How to pull Google Analytics data to Google Sheets with Supermetrics
This article is a simple guide on how to pull Google Analytics data into Google Sheets using Supermetrics for Google Sheets. Firstly I will detail how to create a simple query step-by-step. Secondly, I will share a few query examples. Finally, I’ll give some tips to help you use Google Analytics correctly when extracting data. I will consider that you have Supermetrics already installed and you’ve already created your first Supermetrics Queries. If you don’t please read my complete beginners’ guide and come back to this article later.
How to create a simple Google Analytics query step-by-step
To create a Google Analytics query with Supermetrics you need to define some parameters like the view you want to query, the date range of the query, the metrics, and dimension, etc… Parameters will be determined using the various menu from the Supermetrics sidebar.
Select Data Source
In the Data Source menu, you can select the source you want to query. Select Google Analytics. If this is your first query with Google Analytics you will be redirected to a Google Sign In window so you can Authorize Supermetrics to access your Google Account and allow Supermetrics to view your Google Analytics data. You should then be redirected to the Spreadsheet with Google Analytics selected as a source.
Google Analytics is organized into Account, Property, and views. The ‘Select views’ drop-down menu is organized into accounts and properties listed with the following format “Property name: view name”. Select the view(s) from which you want to extract data. When you have view with a similar name use the property name to differentiate them.
The date selection will define the date range of the data extracted.
This is where you need to have some Google Analytics expertise to build your query. Are you looking for extract sessions, pageviews, users? You can select one of multiples queries.
This is not the most intuitive name even though it makes sense. In the Split by section you will choose the dimension you want to use for your queries. In Google Analytics dimensions are for example date, source/medium, device etc… You can select one or multiple dimensions.
This is where you can apply segment to your query.
Here are some examples of Queries you can build. Each example is presented with a screenshot. On the right, the Supermetrics Sidebar allowing to see the parameters used to build the query. On the left, in the spreadsheet, the output of the query.
Is the example below the query is returning the Total of Pageviews for the Last 3 months for the selected view.
Querying pageviews with date dimension
In the example below the query return the total pageviews split to rows by date for the last 7 days.
Querying pageviews with date and source/medium dimension
In the example below the query return the total pageviews split to rows by date and source/medium for the last 3 days.
Google Analytics subtleties
Supermetrics is super easy to use, Google Analytics is not. When you have issues extracting data, it is usually not because of Supermetrics but because of Google analytics. Here are a few things you need to consider.
Extracted data are limited to the selected date range
Google Analytics data are stored in some kind of database. Probably not a random SQL database but still a database. The Google Analytics API (thanks to Supermetrics) will extract data from this database. As you have probably understood it by now you need to define specific parameters to query the API. One of these parameters is the date range. Data will only be available for the selected date range. This means that if you want to access data from another date range you will need to build another query. If you choose a big date range like over the past two years, your query will be probably slow to run and will return hight sampled data. Make sure to wisely define the date range of your query before starting anything.

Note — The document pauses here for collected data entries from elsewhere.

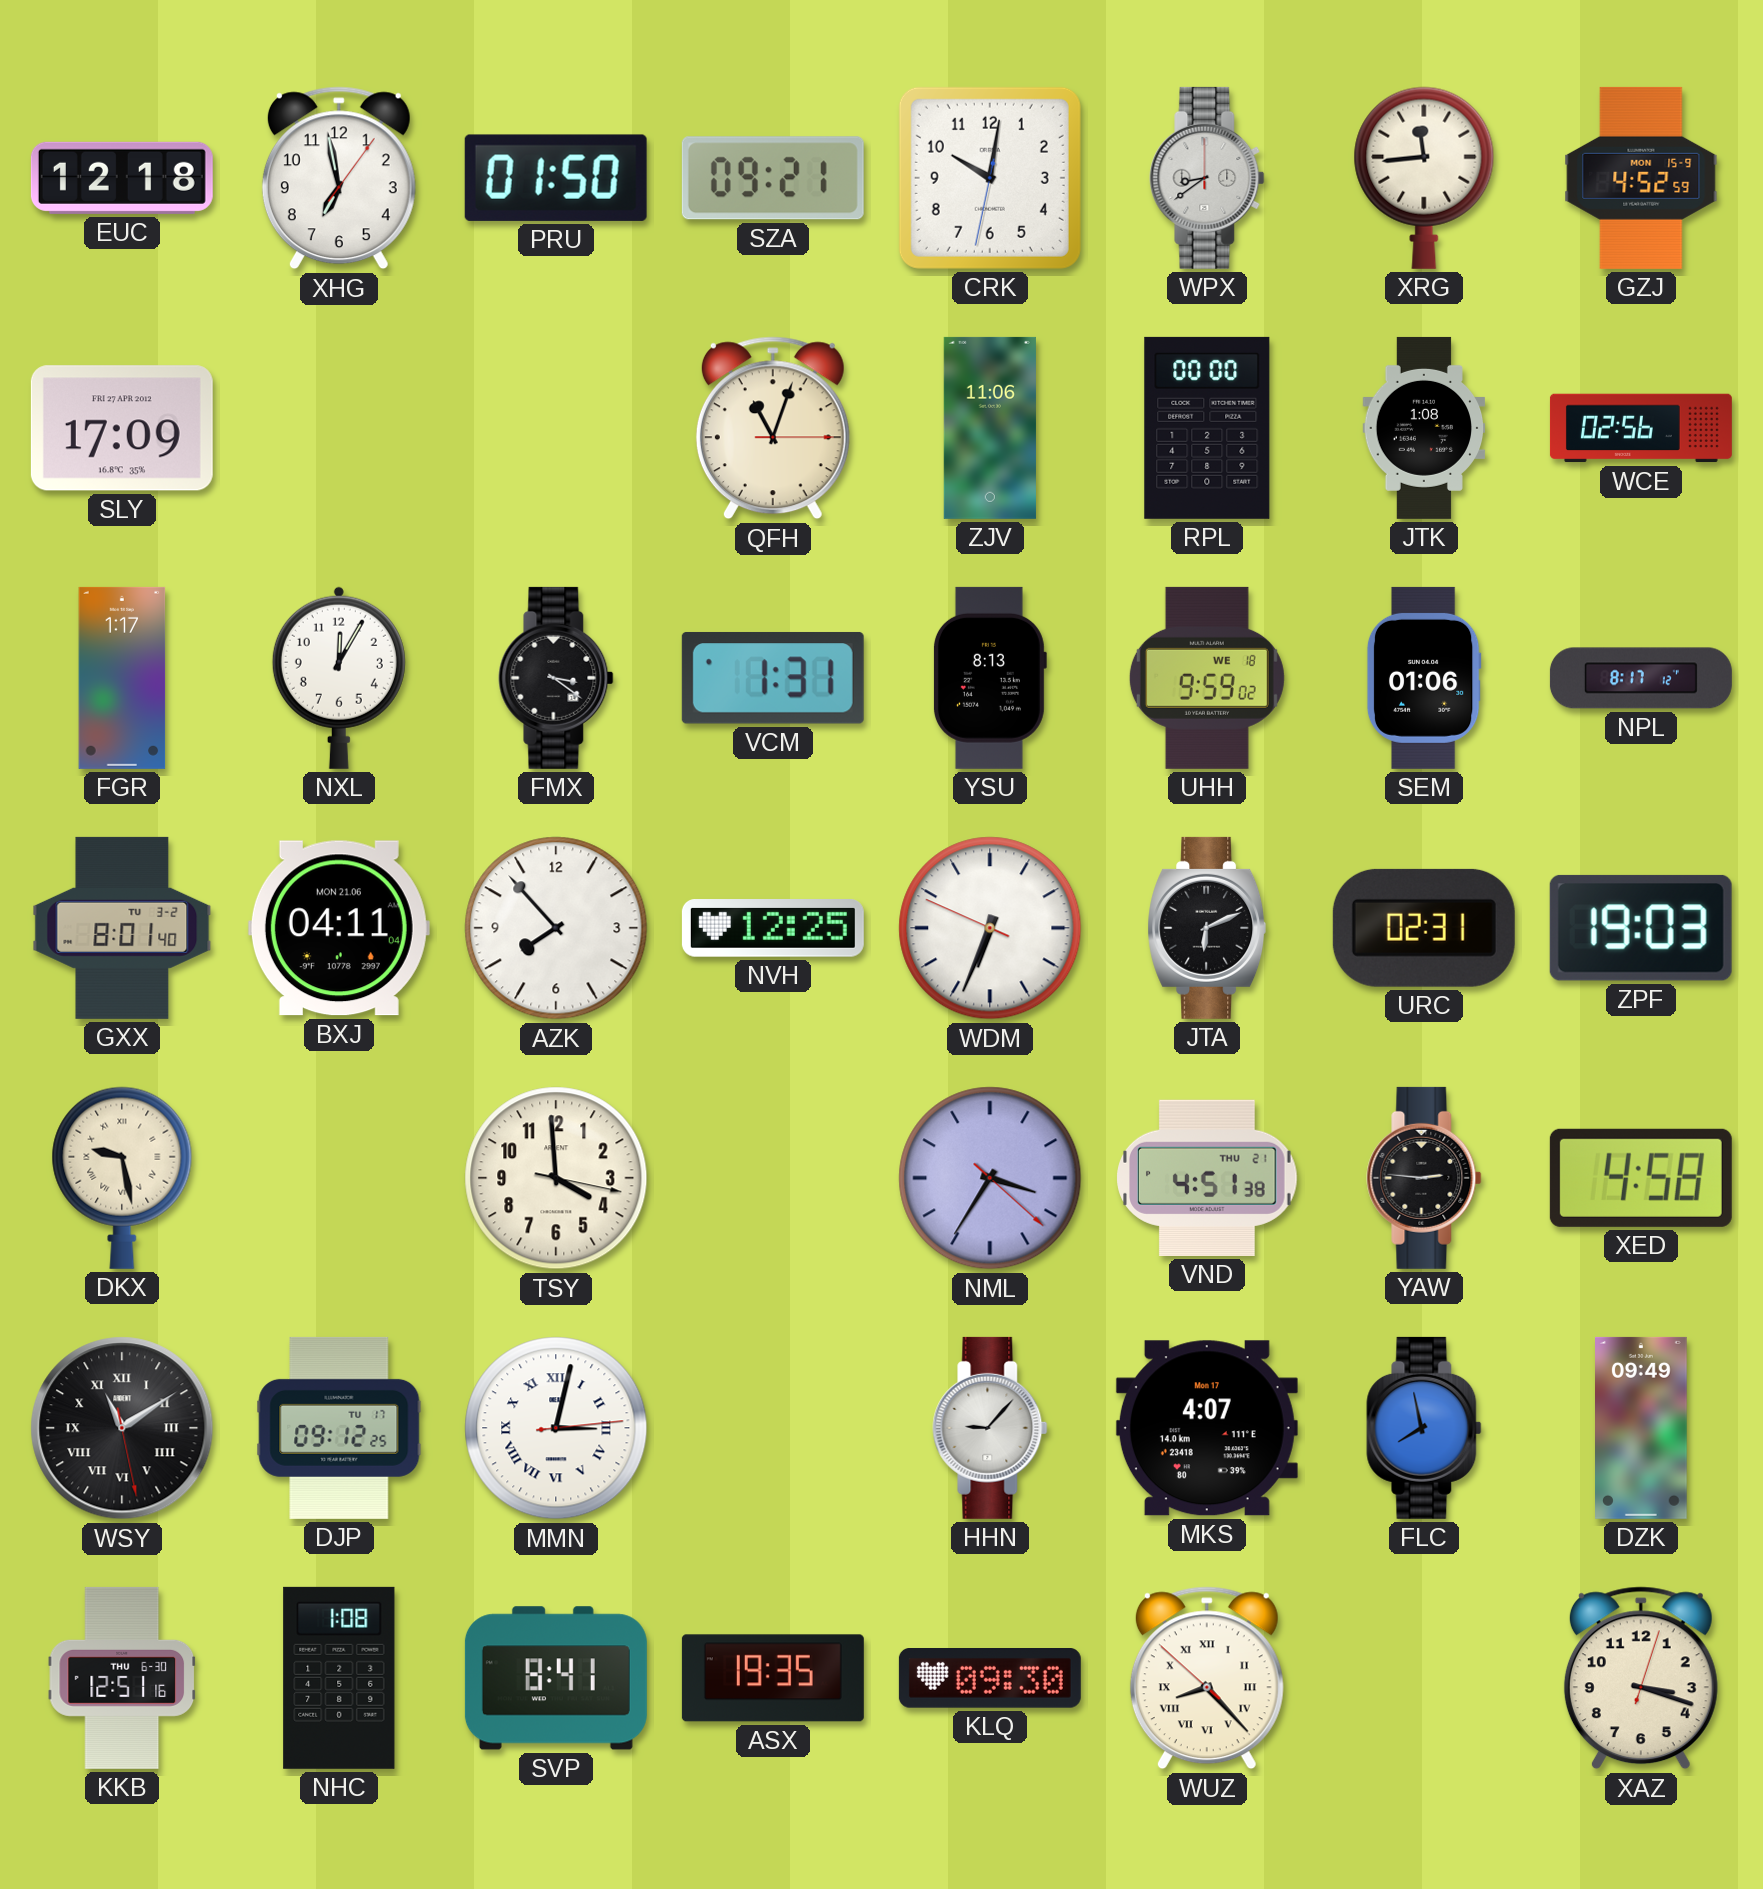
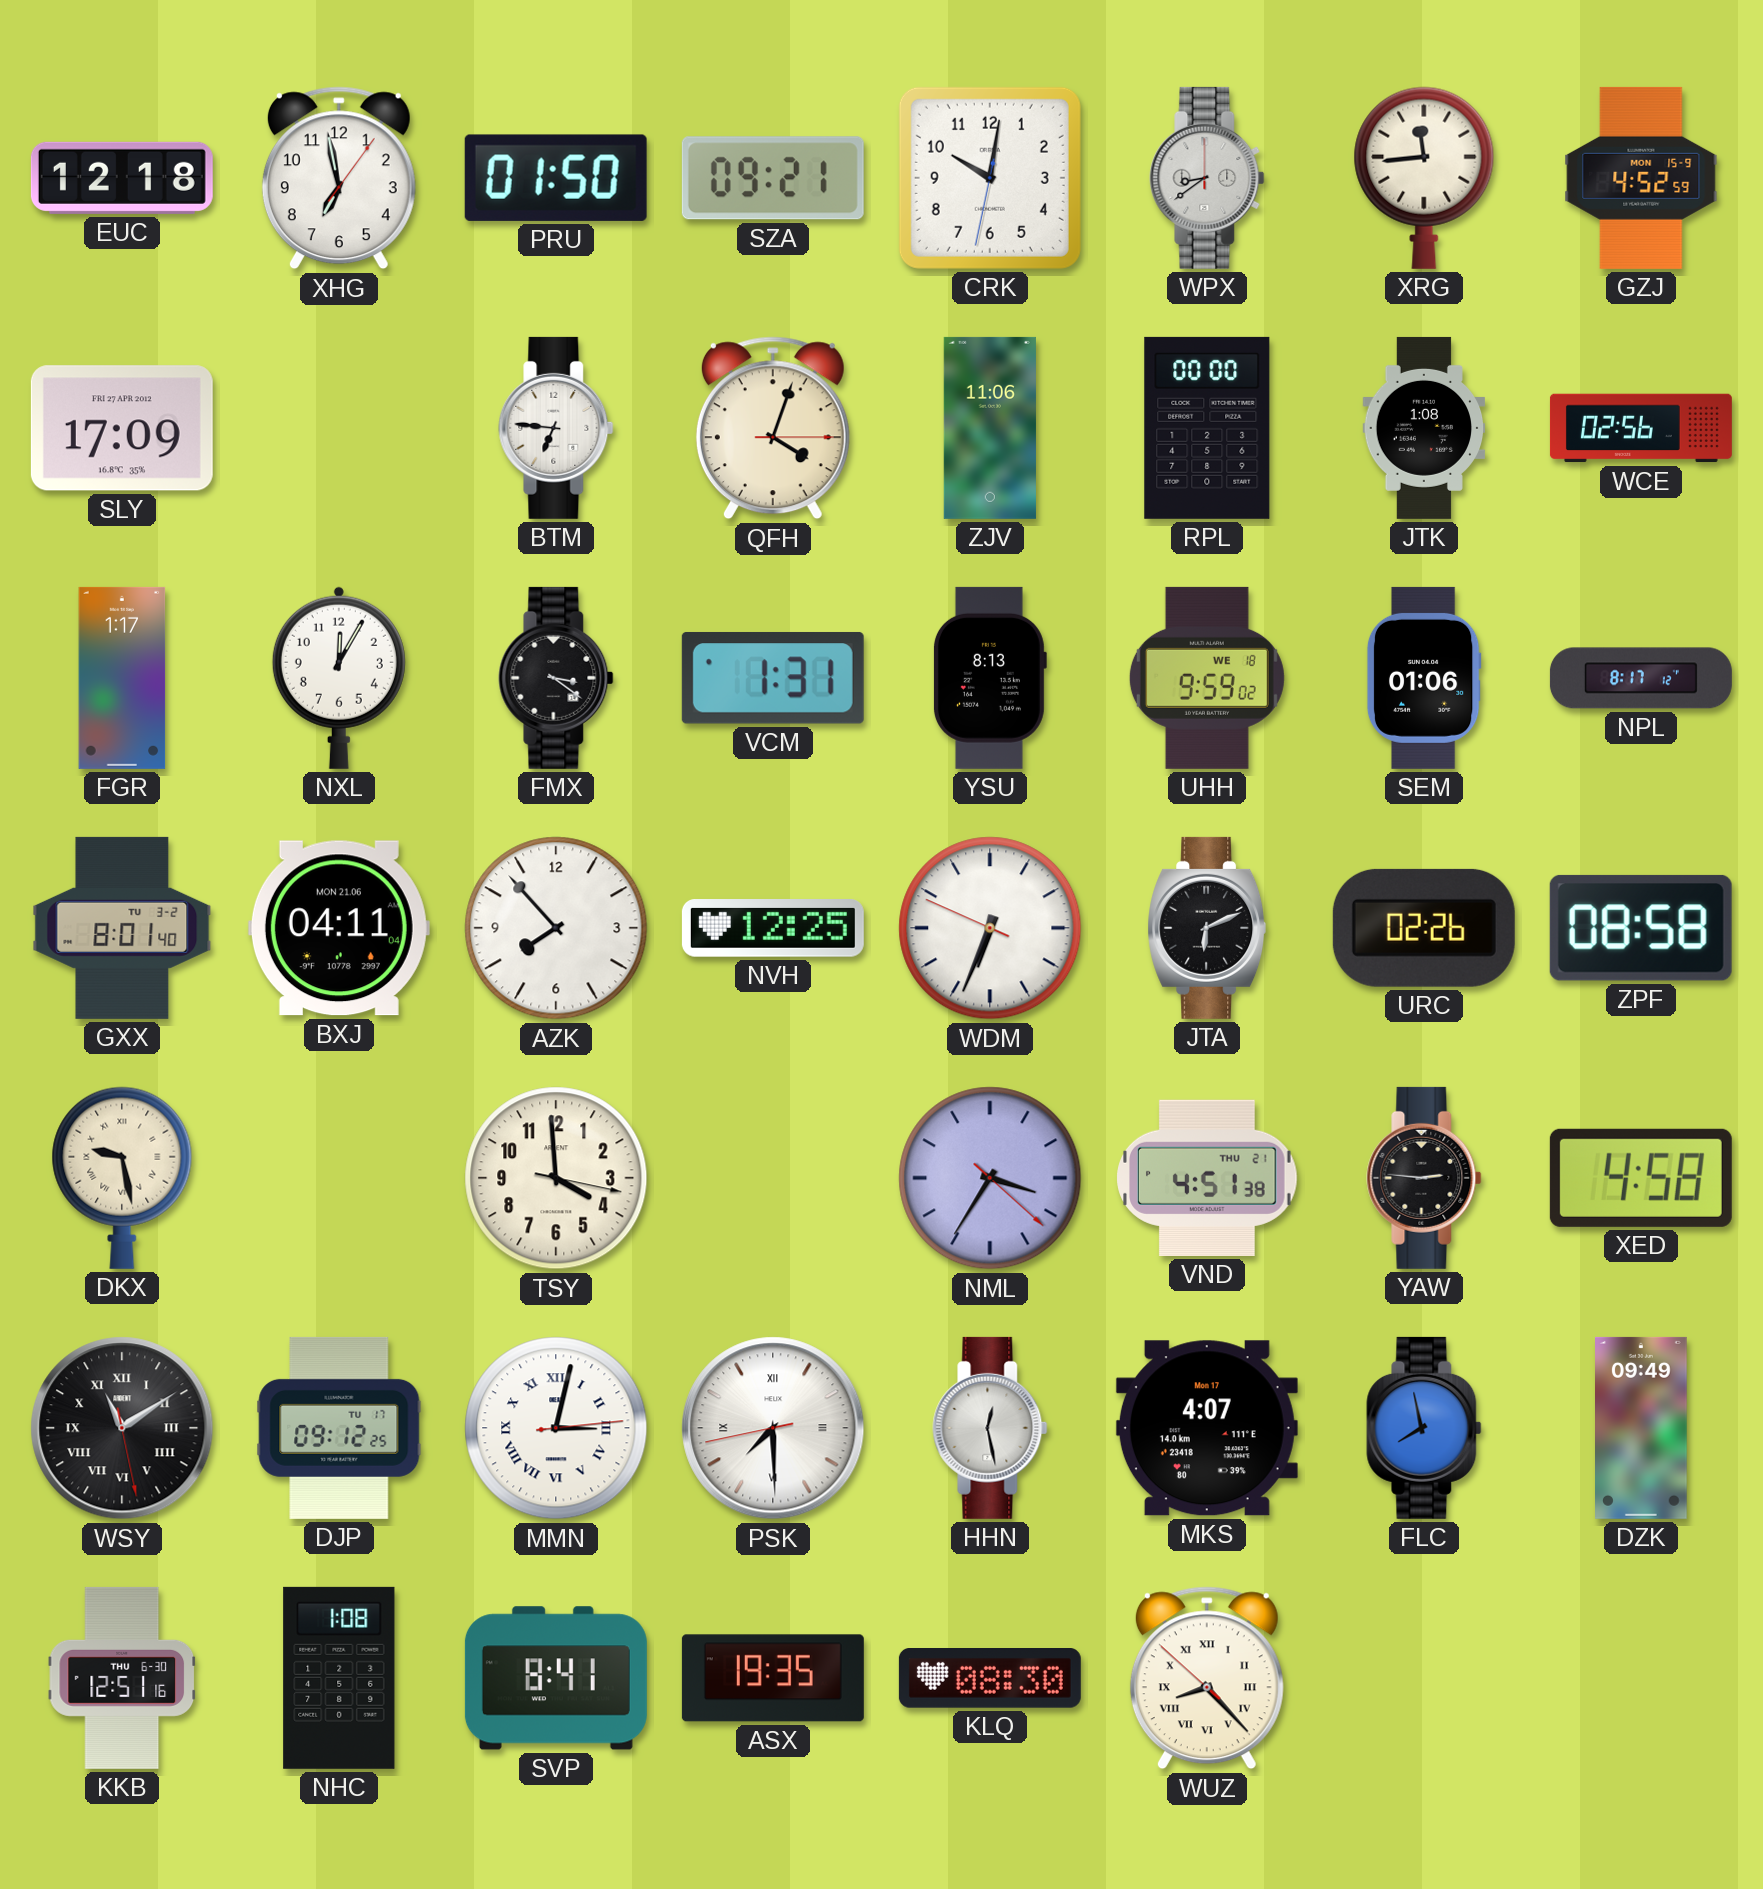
BTM: none -> 6:46
QFH: 11:03 -> 4:03
URC: 02:31 -> 02:26
ZPF: 19:03 -> 08:58
PSK: none -> 7:29
HHN: 9:07 -> 12:28
KLQ: 09:30 -> 08:30
XAZ: 3:18 -> none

Sampling is a well-known limitation of Google Analytics. The more data you want to extract from the data, the higher will be the sampling. Supermetrics offer a way to avoid sampling in the Options menu, however this not bulletproof and it will make your query very slow. Always consider this when validating your data.

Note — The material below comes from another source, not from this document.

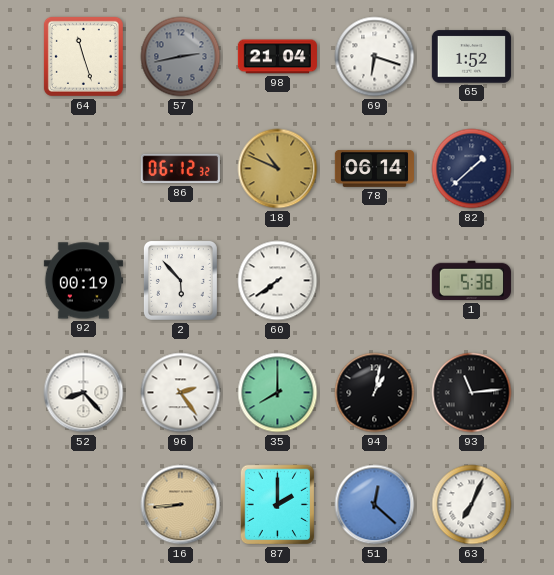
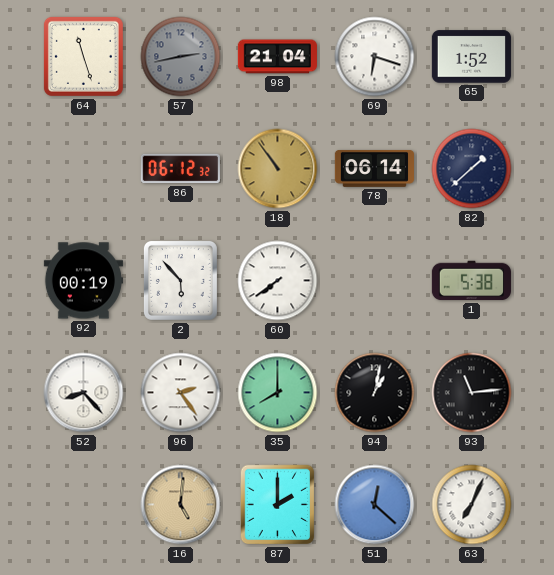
18: 10:49 -> 10:54
16: 8:44 -> 5:01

Don’t combine metrics and dimensions of different scopes
Scopes are defining the underlying organization of Google Analytics data collection. There are four different scopes:
- Hit data
- Session data
- User data
- Product data
When combining metrics and dimensions, you always have to ask yourself if it makes sense according to the way Google Analytics is collecting data. For example, you can’t use sessions as a metric when you have pages as a dimension.

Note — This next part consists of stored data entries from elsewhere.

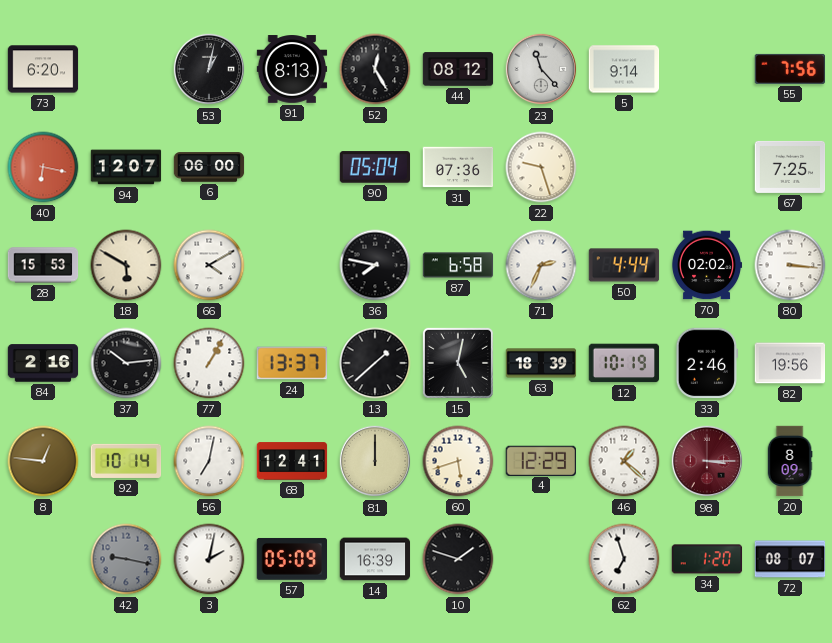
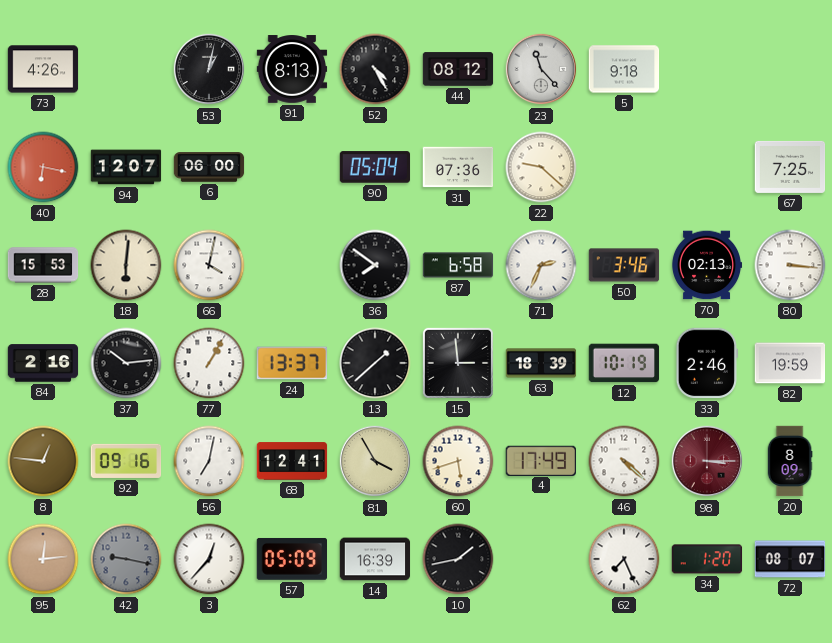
73: 6:20 -> 4:26
52: 12:25 -> 4:25
5: 9:14 -> 9:18
55: 7:56 -> none
22: 9:27 -> 9:22
18: 5:50 -> 6:01
66: 4:10 -> 4:02
36: 7:47 -> 7:51
50: 4:44 -> 3:46
70: 02:02 -> 02:13
15: 5:02 -> 2:59
82: 19:56 -> 19:59
92: 10:14 -> 09:16
81: 12:00 -> 3:55
4: 12:29 -> 17:49
46: 1:22 -> 4:22
95: none -> 12:14
3: 2:02 -> 12:37
10: 1:48 -> 1:43
62: 6:57 -> 7:26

Supermetircs allows you to extract Google Analytics data into a spreadsheet easily. It will give you a lot of flexibility and a great way to analyze your data and automate your reporting. However, it is essential to know Google Analytics well to avoid any mistake. At best, your queries won’t return any values. At worst, you can deliver reports and/or analyses with flawed data without even noticing it. Always check your Supermetrics data against your Google Analytics interface and some other dataset you own.